======== Given data

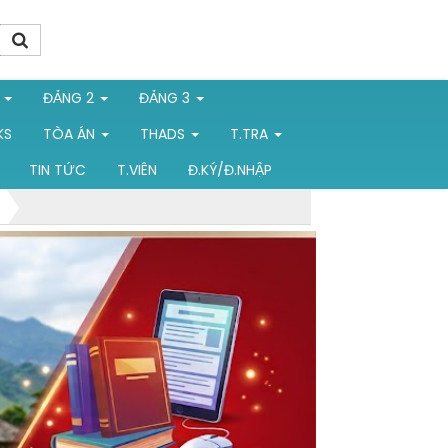
1
ĐẢNG 2
ĐẢNG 3
KS
TÒA ÁN
THADS
T.TRA
TIN TỨC
T.VIÊN
Đ.KÝ/Đ.NHẬP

================

> **Try it**:
Give all the lines above again, character for character, without pictures.

> **Written solution**:
1
ĐẢNG 2
ĐẢNG 3
KS
TÒA ÁN
THADS
T.TRA
TIN TỨC
T.VIÊN
Đ.KÝ/Đ.NHẬP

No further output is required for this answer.